_Required work:_ Begin at the line below that has "亲已不治。我永远忘不了那一刻，父亲坐在医院长椅上" and stop after the line that has "个月，父亲终于辗转知道了哥哥、姐姐仍然在世的消". Please restate only those lines, word for word.
--- Data section Enclosed Below ---
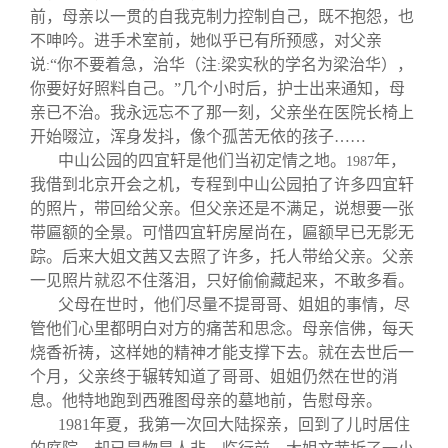
前，母亲以一贯的自我克制力控制自己，既不抱怨，也
不呻吟。进手术室前，她似乎已有所预感，对父亲
说
“你不要着急，治华（注
梁实秋的学名为梁治华），
:
:
你要好好照料自己。”几个小时后，护士出来通知，母
亲已不治。我永远忘不了那一刻，父亲坐在医院长椅上
开始啜泣，浑身发抖，像个孤苦无依的孩子……
中山公园的四宜轩是他们当初定情之地。
年，
1987
我借到北京开会之机，专程到中山公园拍了许多四宜轩
的照片，带回给父亲。但父亲还是不满足，说想要一张
带匾额的全景。可惜四宜轩房屋尚在，匾额早已无影无
踪。后来大姐文茜又去照了许多，托人带给父亲。父亲
一见照片就忍不住落泪，只好偷偷藏起来，不敢多看。
父母在世时，他们尽量不提哥哥、姐姐的事情，尽
管他们心里都明白对方的痛苦和思念。母亲信佛，每天
烧香祈祷，这样她的精神才能支撑下去。就在去世后一
个月，父亲终于辗转知道了哥哥、姐姐仍然在世的消
息。他特地跑到西雅图母亲的墓地前，告慰母亲。
1981
年夏，我第一次回大陆探亲，回到了儿时居住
--- End of Enclosed Data section ---
_Result of this exercise:_
亲已不治。我永远忘不了那一刻，父亲坐在医院长椅上
开始啜泣，浑身发抖，像个孤苦无依的孩子……
中山公园的四宜轩是他们当初定情之地。
年，
1987
我借到北京开会之机，专程到中山公园拍了许多四宜轩
的照片，带回给父亲。但父亲还是不满足，说想要一张
带匾额的全景。可惜四宜轩房屋尚在，匾额早已无影无
踪。后来大姐文茜又去照了许多，托人带给父亲。父亲
一见照片就忍不住落泪，只好偷偷藏起来，不敢多看。
父母在世时，他们尽量不提哥哥、姐姐的事情，尽
管他们心里都明白对方的痛苦和思念。母亲信佛，每天
烧香祈祷，这样她的精神才能支撑下去。就在去世后一
个月，父亲终于辗转知道了哥哥、姐姐仍然在世的消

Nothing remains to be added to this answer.